Where this fact is obviously relevant is the medical evidence. The doctor examining the victim is an expert called to testify under Section 45 IEA. Menstruation becomes part of facts which "support or are otherwise inconsistent with the opinions of experts" under Section 46. Courts have not been blind to this thought, as can be seen in Dharampal v. NCT of Delhi [Criminal Appeal. No. 567/2008 delivered on 02.02.2010 (Delhi High Court)] and Fanibhushan Behera v. State of Orissa [1995 CriLJ 1561 (Orissa High Court)]. In the former, the appellant-accused argued that absence of seminal presence in vaginal swabs cast a reasonable doubt on the prosecution story. The court reiterated that absence of semen does not rule out rape, highlighting how the fact of the prosecutrix menstruating at the relevant time greatly diminished the relevance of medical evidence. Consequently, the conviction for rape was upheld. In Fanibhushan, Pasayat J. took a similar stance: attributing the absence of semen on vaginal swabs to the fact of the girl’s menstruation during the incident, rather than no penetration. In both cases, menstruation was used to explain the absence of semen on wet smears, and the accused were convicted in the presence of other evidence. 

Conclusions
Statements which indicate the improbability of a woman being raped while menstruating are extremely dangerous.
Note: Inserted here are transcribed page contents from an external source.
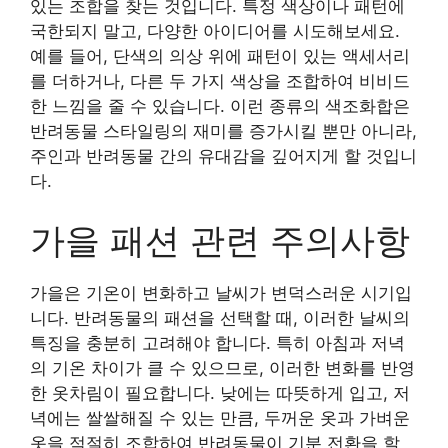
있는 조합을 찾는 것입니다. 특정 색상이나 패턴에
국한되지 말고, 다양한 아이디어를 시도해보세요.
예를 들어, 단색의 의상 위에 패턴이 있는 액세서리
를 더하거나, 다른 두 가지 색상을 조합하여 비비드
한 느낌을 줄 수 있습니다. 이런 종류의 색조화합은
반려동물 스타일링의 재미를 증가시킬 뿐만 아니라,
주인과 반려동물 간의 유대감을 깊어지게 할 것입니
다.
가을 패션 관련 주의사항
가을은 기온이 변화하고 날씨가 변덕스러운 시기입
니다. 반려동물의 패션을 선택할 때, 이러한 날씨의
특징을 충분히 고려해야 합니다. 특히 아침과 저녁
의 기온 차이가 클 수 있으므로, 이러한 변화를 반영
한 옷차림이 필요합니다. 낮에는 따뜻하게 입고, 저
녁에는 쌀쌀해질 수 있는 만큼, 두꺼운 옷과 가벼운
옷을 적절히 조합하여 반려동물이 기분 전환을 할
While it is one thing to acquit an accused in cases where vaginal wet-smears are not indicative of the presence of semen and adequate proof is unavailable from other sources, it is an altogether different thing to undermine a prosecution story because of the fact of menstruation during the incident. Not only does it deny justice through trial, but also ruthlessly negates the experiences of the several women who continue to be subject to rapes of the worst kind; while on their period.